Liking cljdoc? Tell your friends :D

Knitty - Rationale

Iteration 0

Originally, Knitty was not about asynchronicity. Its target was to make it easier to navigate through tens (and hundreds) of "ingested features". Features might be anything (some data from a request, from a DB), may depend on each other, and their calculation is spread across multiple namespaces (just because there are a lot of them). Each feature has its unique name, and dependencies may be complex and change over time. There are several use cases where the set of features we are interested in is different. So Knitty was trying to solve dependency hell, make it easier to remove unused parts, and protect from mistakes (like trying to read some value from a map that is not yet added to it).

The idea was to provide dependencies between values, link their IDs with docstrings and actual code responsible for producing their values. Add clojure specs to the mix and place them together in a structured way, where it is easy to find everything just by an ID (which you might see in logs, message queues, databases, etc).

Iteration 1

Later, the focus shifted to integration with Manifold—features might need asynchronous computation. Surprisingly, it also became a useful way to combine asynchronous subprograms in a more manageable way. It started to resemble the Dagger Producers framework, but adapted to the dynamic nature of Clojure. Because Clojure's power comes from the REPL, Knitty tries to keep that: the execution graph is dynamic, open for extension by default, and there is no need for an explicit "compile graph" stage, etc.

Thoughts

Here is a bullet list of current thoughts and ideas that actually drive Knitty's design:

When you see a pure data (in logs, message queue, document database) - it should be easy to recognize what code was responsible to produce that data.
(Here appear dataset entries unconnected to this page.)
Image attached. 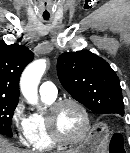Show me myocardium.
<instances>
[{
  "label": "myocardium",
  "instance_id": "myocardium-1",
  "mask_svg": "<svg viewBox=\"0 0 130 153\" xmlns=\"http://www.w3.org/2000/svg\"><path fill=\"white\" fill-rule=\"evenodd\" d=\"M65 105H73L75 106L82 114L84 127L81 134L74 139H67L60 135L57 125H56V116L59 110ZM46 125L49 132L50 137L56 144L65 145V146H73L80 144L85 141L87 138L90 129H91V120L89 113L86 107L76 99L72 98H64L55 101L52 103L48 109L47 114L45 115Z\"/></svg>",
  "mask_w": 130,
  "mask_h": 153
}]
</instances>
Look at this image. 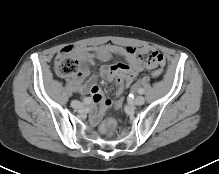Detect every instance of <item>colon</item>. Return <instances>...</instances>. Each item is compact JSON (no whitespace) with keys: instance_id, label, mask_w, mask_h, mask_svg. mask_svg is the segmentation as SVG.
Wrapping results in <instances>:
<instances>
[{"instance_id":"obj_1","label":"colon","mask_w":219,"mask_h":174,"mask_svg":"<svg viewBox=\"0 0 219 174\" xmlns=\"http://www.w3.org/2000/svg\"><path fill=\"white\" fill-rule=\"evenodd\" d=\"M79 63L75 57L71 55L68 48L58 53L55 59V70L61 77H70L77 74ZM163 75L162 69H156L152 72L155 79H160ZM116 121L114 119H106L100 126V131L106 135H113L116 130Z\"/></svg>"}]
</instances>
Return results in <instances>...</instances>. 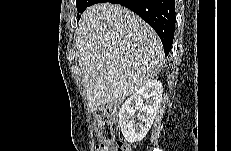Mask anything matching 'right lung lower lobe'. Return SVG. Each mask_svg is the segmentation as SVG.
Listing matches in <instances>:
<instances>
[{"instance_id": "1", "label": "right lung lower lobe", "mask_w": 231, "mask_h": 151, "mask_svg": "<svg viewBox=\"0 0 231 151\" xmlns=\"http://www.w3.org/2000/svg\"><path fill=\"white\" fill-rule=\"evenodd\" d=\"M120 4L139 15L159 35L165 56L173 43L175 32V0H92L91 3Z\"/></svg>"}]
</instances>
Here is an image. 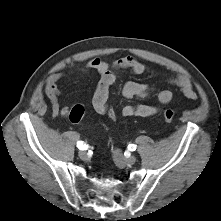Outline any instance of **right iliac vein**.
Masks as SVG:
<instances>
[{
  "label": "right iliac vein",
  "instance_id": "63e3f726",
  "mask_svg": "<svg viewBox=\"0 0 221 221\" xmlns=\"http://www.w3.org/2000/svg\"><path fill=\"white\" fill-rule=\"evenodd\" d=\"M79 157L82 159V160H87L88 159V153L86 151H80L79 152Z\"/></svg>",
  "mask_w": 221,
  "mask_h": 221
}]
</instances>
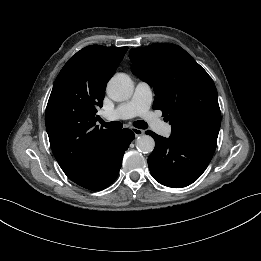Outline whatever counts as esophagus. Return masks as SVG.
<instances>
[{"mask_svg":"<svg viewBox=\"0 0 261 261\" xmlns=\"http://www.w3.org/2000/svg\"><path fill=\"white\" fill-rule=\"evenodd\" d=\"M132 131H133V133H134V135H135L136 137L141 136V135L144 134V130L139 129V128H133Z\"/></svg>","mask_w":261,"mask_h":261,"instance_id":"34e87169","label":"esophagus"}]
</instances>
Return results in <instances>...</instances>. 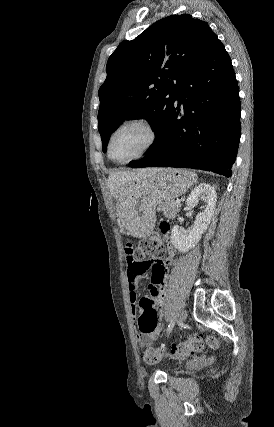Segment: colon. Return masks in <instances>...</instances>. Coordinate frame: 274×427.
<instances>
[{"instance_id":"1","label":"colon","mask_w":274,"mask_h":427,"mask_svg":"<svg viewBox=\"0 0 274 427\" xmlns=\"http://www.w3.org/2000/svg\"><path fill=\"white\" fill-rule=\"evenodd\" d=\"M161 242L160 228H158L156 231L142 239L140 243L135 246L134 250H131L135 255V263L140 264L141 261L150 260V256L152 254L156 257L157 253H165L166 250L161 246ZM205 345L216 347L217 342L212 336H209L204 340L200 335H193L180 344L173 345L172 355L182 358H190L196 352L201 351ZM157 352L158 351L155 347H146L145 350H141L139 355L142 359V363L157 364L159 361V358L156 355ZM159 355L161 356L162 354L160 353Z\"/></svg>"}]
</instances>
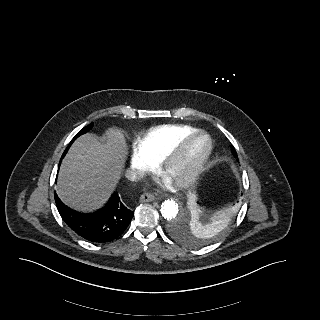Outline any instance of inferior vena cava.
<instances>
[{
	"label": "inferior vena cava",
	"instance_id": "obj_1",
	"mask_svg": "<svg viewBox=\"0 0 320 320\" xmlns=\"http://www.w3.org/2000/svg\"><path fill=\"white\" fill-rule=\"evenodd\" d=\"M144 177V172L140 170H127L126 178L130 181L141 180Z\"/></svg>",
	"mask_w": 320,
	"mask_h": 320
}]
</instances>
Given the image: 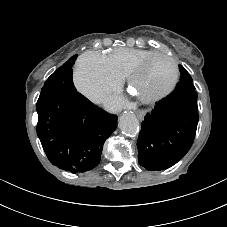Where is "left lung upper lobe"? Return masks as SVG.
Returning a JSON list of instances; mask_svg holds the SVG:
<instances>
[{
  "mask_svg": "<svg viewBox=\"0 0 227 227\" xmlns=\"http://www.w3.org/2000/svg\"><path fill=\"white\" fill-rule=\"evenodd\" d=\"M180 73H181V77H180V81L177 84V87L175 90H189V89H195L193 82H192V77L190 76V74L187 72V70L180 66Z\"/></svg>",
  "mask_w": 227,
  "mask_h": 227,
  "instance_id": "5c2ea615",
  "label": "left lung upper lobe"
}]
</instances>
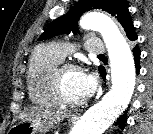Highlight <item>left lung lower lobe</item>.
<instances>
[{"label": "left lung lower lobe", "mask_w": 153, "mask_h": 134, "mask_svg": "<svg viewBox=\"0 0 153 134\" xmlns=\"http://www.w3.org/2000/svg\"><path fill=\"white\" fill-rule=\"evenodd\" d=\"M133 55H134V59H135V66H136V71H137V74L139 73V70H140V49L138 47V45H136L134 48H133ZM103 79L105 78V75H106V72H105V69L103 67H101L99 69ZM126 119H127V116L124 114L122 115L116 122V125H118L120 128H124V125L126 123Z\"/></svg>", "instance_id": "0a47b994"}]
</instances>
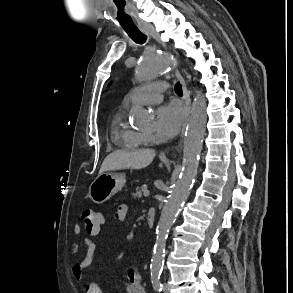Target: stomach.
<instances>
[{
    "label": "stomach",
    "mask_w": 293,
    "mask_h": 293,
    "mask_svg": "<svg viewBox=\"0 0 293 293\" xmlns=\"http://www.w3.org/2000/svg\"><path fill=\"white\" fill-rule=\"evenodd\" d=\"M123 174L103 173L89 187V198L96 204H102L119 192L125 185Z\"/></svg>",
    "instance_id": "0dacf381"
}]
</instances>
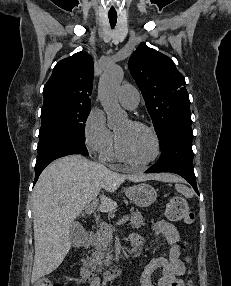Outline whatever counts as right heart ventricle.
I'll list each match as a JSON object with an SVG mask.
<instances>
[{"mask_svg":"<svg viewBox=\"0 0 231 286\" xmlns=\"http://www.w3.org/2000/svg\"><path fill=\"white\" fill-rule=\"evenodd\" d=\"M101 157L102 159L107 160V161H113L118 158L113 147H111L105 153H103Z\"/></svg>","mask_w":231,"mask_h":286,"instance_id":"right-heart-ventricle-1","label":"right heart ventricle"}]
</instances>
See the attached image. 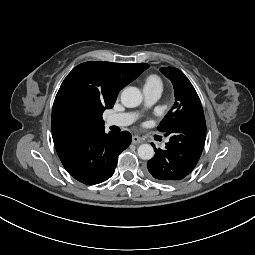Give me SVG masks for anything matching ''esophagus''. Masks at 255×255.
Returning <instances> with one entry per match:
<instances>
[{
	"instance_id": "esophagus-1",
	"label": "esophagus",
	"mask_w": 255,
	"mask_h": 255,
	"mask_svg": "<svg viewBox=\"0 0 255 255\" xmlns=\"http://www.w3.org/2000/svg\"><path fill=\"white\" fill-rule=\"evenodd\" d=\"M142 142H143V140H142L139 136L134 135V136L132 137V143H133V144H140V143H142Z\"/></svg>"
}]
</instances>
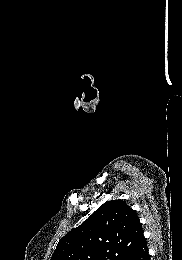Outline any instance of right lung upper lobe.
<instances>
[{
    "instance_id": "cb5924a9",
    "label": "right lung upper lobe",
    "mask_w": 182,
    "mask_h": 260,
    "mask_svg": "<svg viewBox=\"0 0 182 260\" xmlns=\"http://www.w3.org/2000/svg\"><path fill=\"white\" fill-rule=\"evenodd\" d=\"M145 241L135 210L112 200L60 239L50 260H123Z\"/></svg>"
}]
</instances>
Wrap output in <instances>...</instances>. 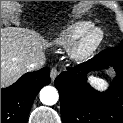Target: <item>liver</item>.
<instances>
[{
    "label": "liver",
    "instance_id": "1",
    "mask_svg": "<svg viewBox=\"0 0 123 123\" xmlns=\"http://www.w3.org/2000/svg\"><path fill=\"white\" fill-rule=\"evenodd\" d=\"M46 46L34 30L11 25L1 27V88L26 73V65L44 56Z\"/></svg>",
    "mask_w": 123,
    "mask_h": 123
}]
</instances>
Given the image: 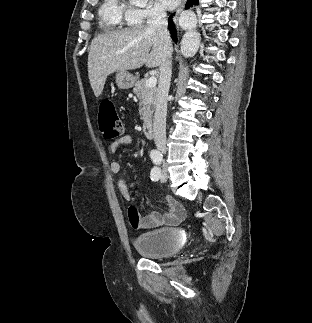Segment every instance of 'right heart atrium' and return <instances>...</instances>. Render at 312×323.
I'll list each match as a JSON object with an SVG mask.
<instances>
[{
  "label": "right heart atrium",
  "instance_id": "1",
  "mask_svg": "<svg viewBox=\"0 0 312 323\" xmlns=\"http://www.w3.org/2000/svg\"><path fill=\"white\" fill-rule=\"evenodd\" d=\"M124 17L131 22H151L152 17H166L164 6H135L134 10H124Z\"/></svg>",
  "mask_w": 312,
  "mask_h": 323
}]
</instances>
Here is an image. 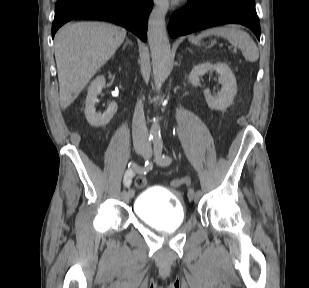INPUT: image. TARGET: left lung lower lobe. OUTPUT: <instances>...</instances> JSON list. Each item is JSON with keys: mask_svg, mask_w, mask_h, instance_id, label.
<instances>
[{"mask_svg": "<svg viewBox=\"0 0 309 288\" xmlns=\"http://www.w3.org/2000/svg\"><path fill=\"white\" fill-rule=\"evenodd\" d=\"M228 23L247 26L260 40L254 0H189L185 8L173 13L168 30L176 37Z\"/></svg>", "mask_w": 309, "mask_h": 288, "instance_id": "left-lung-lower-lobe-1", "label": "left lung lower lobe"}]
</instances>
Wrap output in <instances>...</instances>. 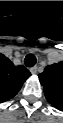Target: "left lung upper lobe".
<instances>
[{
	"mask_svg": "<svg viewBox=\"0 0 63 123\" xmlns=\"http://www.w3.org/2000/svg\"><path fill=\"white\" fill-rule=\"evenodd\" d=\"M47 101L55 108H63V66L62 63L48 65L39 74Z\"/></svg>",
	"mask_w": 63,
	"mask_h": 123,
	"instance_id": "left-lung-upper-lobe-1",
	"label": "left lung upper lobe"
}]
</instances>
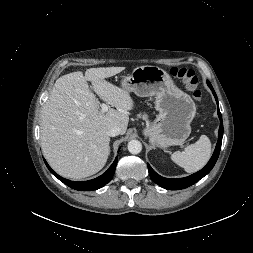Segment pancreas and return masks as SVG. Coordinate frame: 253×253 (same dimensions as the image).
<instances>
[{"label": "pancreas", "mask_w": 253, "mask_h": 253, "mask_svg": "<svg viewBox=\"0 0 253 253\" xmlns=\"http://www.w3.org/2000/svg\"><path fill=\"white\" fill-rule=\"evenodd\" d=\"M143 118H144V119H147V115H143Z\"/></svg>", "instance_id": "cf45deb5"}]
</instances>
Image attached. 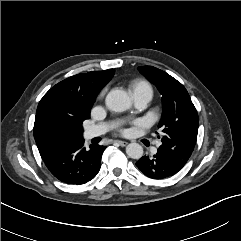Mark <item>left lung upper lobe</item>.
<instances>
[{
	"mask_svg": "<svg viewBox=\"0 0 241 241\" xmlns=\"http://www.w3.org/2000/svg\"><path fill=\"white\" fill-rule=\"evenodd\" d=\"M139 71L162 95L163 112L158 125L162 145L158 152L183 167L196 144L199 125L196 108L184 86L166 72L152 66H140Z\"/></svg>",
	"mask_w": 241,
	"mask_h": 241,
	"instance_id": "5c2ea615",
	"label": "left lung upper lobe"
}]
</instances>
  • Natural way: use fully qualified keywords as IDs, where the namespace of the keyword matches the namespace of the code.

Values are computed only when they are actually needed, nothing computes twice.

  • Memoization of values and computing values "on-demand"; laziness is natural for Clojure.

Mutation is allowed only for short period of time, when data is fully produced - it must be immutable.

  • A graph executes with a "mutable context" (uses mutable structures under the hood); after completion, it must be just a persistent collection.

Should be a way to "extend" existing workflow without breaking it.

  • Any computation node may be reused, but there should also be a way to hide some of them (as ^:private).

Async is supported, but not enforced (or actually enforced, but to a minimum possible way that is just required to have a single api).

  • As the whole graph may be asynchronous, it is OK to return a deferred from the "entry point".

Overhead should be small, especially for "fully synchonous graphs".

  • There should be a separate branch for the synchronous variant; ideally, it should be inlinable by a JIT.

Development workflow should be REPL-friendly.

  • It should be easy to redefine any node in a graph from the REPL, ideally without any "graph full recompilation".

Debugging and analyzing of existing graph should be easy:

  • There must be a way to view/analyze what is actually happening with a graph at runtime (traces/logs).

Support from editor/IDE (navigate to code used to produce value, highligh errors and warnings).

  • DSL vs Macros: DSLs are easy to create, but harder to check/validate in IDEs.

Thread safety, "cheap" asynchronoucity.

  • Developers should not need to deal with concurrency directly when it is not needed.

Limitations

  • Knitty targets only the JVM (no ClojureScript support).

  • The graph must be acyclic. That is strictly enforced at runtime.

  • Any deferred should not be awaited directly (with a blocking call to deref). This may work in some cases (where you know what you are doing), but usually it might introduce deadlocks.

  • Knitty is intended to work with a single global graph, where only parts of it are executed on demand. Multiple independent graphs are supported, but the API is not friendly enough for such use cases.

  • It uses macros (not a DSL), so to get the best user experience you might need an editor with integration with clj-kondo.

  • Line-by-line debugging is not supported due to how Knitty is implemented. This might be solved in the future, but for now you need to move code outside yarns and debug it explicitly.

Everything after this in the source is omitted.